7月22日、大阪・十三の第七藝術劇場でドキュメンタリー映画「わたしたちの国立西洋美術館 奇跡のコレクションの舞台裏」上映後、大墻敦監督と芦屋市立美術博物館学芸員の大槻晃実さんが登壇し、トークイベントが行われた。その模様を報告します。冒頭の写真は国立西洋美術館の外観((c)大墻敦)。

大墻敦監督(左)、大槻晃実さん

<ドキュメンタリー映画「わたしたちの国立西洋美術館 奇跡のコレクションの舞台裏」>

東アジア最大級の西洋美術コレクションを誇る国立西洋美術館の知られざる舞台裏に迫るドキュメンタリー。

モネ、ルノワール、ゴッホ、ピカソ……誰もが知る名画や数々の傑作を有する「国立西洋美術館」。大正から昭和にかけ、稀代のコレクターとして活躍した松方幸次郎の「松方コレクション」を基礎に、絵画、彫刻、版画、素描などおよそ6,000点の作品を所蔵する。2016年には世界的建築家ル・コルビュジエの建築作品のひとつとして世界遺産に登録され、日本を代表する美術館として、国内外から多くの来場者を集めている。 2020年10月、ル・コルビュジエが構想した創建時の姿に近づける整備のために休館した美術館の内部にカメラが入り、一年半にわたり密着。そこから見えてきた、美術館の「ほんとうの姿」とは…。アートの見方をがらりと変える、必見のドキュメンタリーが誕生した。(第七藝術劇場のサイトから)

(c)大墻敦

大墻敦監督

1986年、NHK入局。ディレクター、プロデューサーとして「文明の道」「新・シルクロード」「世界遺産1万年の叙事詩」「フィレンツエ・ルネサンス」「エジプト発掘」「夢の美術館 江戸の名画100選」「天才画家の肖像 葛飾北斎」などの番組制作に従事。2019年NHKを退職、桜美林大学教授。メディア産業、映像製作などについて教えている。監督第1作となる、文化記録映画「春画と日本人」(キネマ旬報ベストテン2018年文化映画第7位、第74回毎日映画コンクールドキュメンタリー映画賞ノミネート)を劇場公開。本作は第3作となる。(パンフレットから)

芦屋市立美術博物館

1991年の開館以来、芦屋ゆかりの美術家を中心に、近代・現代の作品や芦屋の自然や歴史に関する文化財の考古資料の収集・保存・調査・研究を行う。芦屋は六甲南麓の景勝地として、平安貴族らに親しまれ、「伊勢物語」にも紹介されている。近代には洋画家や小説家、詩人、音楽家ら文化人が移り住み、阪神間モダニズムという近代的な芸術・文化・生活様式が誕生した。1954年、芦屋で前衛美術グループ「具体美術協会」が結成され、その活動はフランスの批評家により海外に紹介され評価される。解散後も国内外で展覧会が企画されるなど戦後日本美術を代表するグループとなっている。(芦屋市立美術博物館のサイトから)

目次

「美術館で働く人たちを主人公にした映画をつくれませんか」の一言から始まった映画製作

トークイベントは、大墻監督がこの映画をつくるきっかけとなった出会いを振り返ることから始まる。

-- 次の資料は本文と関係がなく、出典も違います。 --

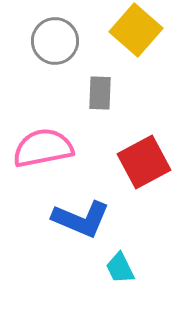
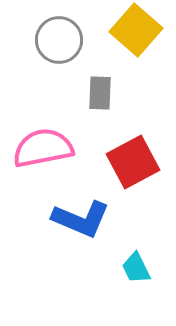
gray circle: moved 4 px right, 1 px up
red square: moved 11 px left
cyan trapezoid: moved 16 px right
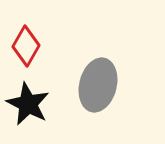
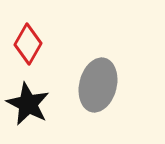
red diamond: moved 2 px right, 2 px up
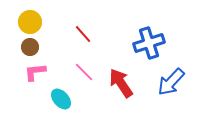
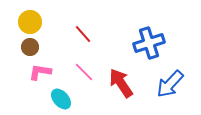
pink L-shape: moved 5 px right; rotated 15 degrees clockwise
blue arrow: moved 1 px left, 2 px down
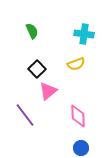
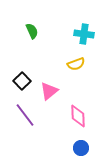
black square: moved 15 px left, 12 px down
pink triangle: moved 1 px right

「映画『春画と日本人』を製作していた頃、たまたまある場所で、この映画にも出てくる国立西洋美術館の情報資料室の川口雅子さんと知り合いました。何の気なしに、「フレデリック・ワイズマン監督の『ナショナル・ギャラリー』であるとか、欧米の美術館を舞台にしたドキュメンタリー映画があります。美術館で働く人たちを主人公にした映画を国立西洋美術館でつくれませんかね」と話しました。すると、驚くことに、川口さんは「いいですね」と応えました」

大墻監督は、初対面の川口さんに第1作の映画『春画と日本人』のDVDを送るが、数か月、音沙汰はなかったという。

「ある日突然、川口さんから「馬渕明子館長もDVDを観て、関心を持っています。打合せをしましょう」と返事がありました」

そして大墻監督は国立西洋美術館館長室へ。

「緊張しつつも、NHKに共通の知人がいたこともあり、館長にざっくばらんに「映画をつくらせていただけないですか」と聞くと、意外なことに「いいですよ」と返事がありました」

馬渕明子 国立西洋美術館館長(2013‐2021)

主な展覧会監修 『大回顧展モネ 印象派の巨匠、その遺産』(2007年/国立新美術館)、『KATAGAMI‐Style』(2012年/三菱一号館美術館)、『北斎とジャポニスム HOKUSAIが西洋に与えた衝撃』(2017年/国立西洋美術館)

そして、覚書を交わして、撮影がスタートする。

「撮影期間は2020年10月から2021年3月までの約1年半、撮影時間は100時間から120時間で、それを1年がかりで編集して、国立西洋美術館の人たちに観てもらって、いいんじゃないですかという話になって、その後、配給が決まり劇場が決まり、上映にたどり着きました。大変、長い旅でした」

大槻学芸員が映画の感想をこう話す。

「多くの学芸員の方々のインタビューが映画に出て来ます。みなさんの机がとてもきれいだなあと、私の机はすごく散らかっているので(会場、笑)。桜が咲いているシーンだとか、植物からみる四季の移り変わりがわかって、すごく長い時間をかけて丁寧に撮影されていると思いました。西美(美術業界では国立西洋美術館は西美(セイビ)と呼ばれている)の理念をベースにリニューアルオープンしたのだと、映画からうかがうことができて、とても感動しました」

国立西洋美術館(西美)の歴史

<明治時代を支えた企業家の一人、川崎造船所の初代社長の松方幸次郎さんが、1916年から約10年の間にヨーロッパで美術品を収集する。日本の若い人たちに実物を観せたいと思い、美術館を建てて収集した美術品を公開する準備を進めるが、1927年世界恐慌が起こり、川崎造船所が経営危機に陥る。美術館建設の構想はとん挫する。第二次世界大戦の末期、ヨーロッパにかなりの数が残されていた松方コレクションは敵国人財産としてフランス政府の管理下に置かれる。その後、サンフランシスコ平和条約締結後、日本は国際社会に復帰し、日本政府はフランスの国有財産となっていた松方コレクションを日本に返還するよう要求する。最終的に日本に「寄贈返還」された。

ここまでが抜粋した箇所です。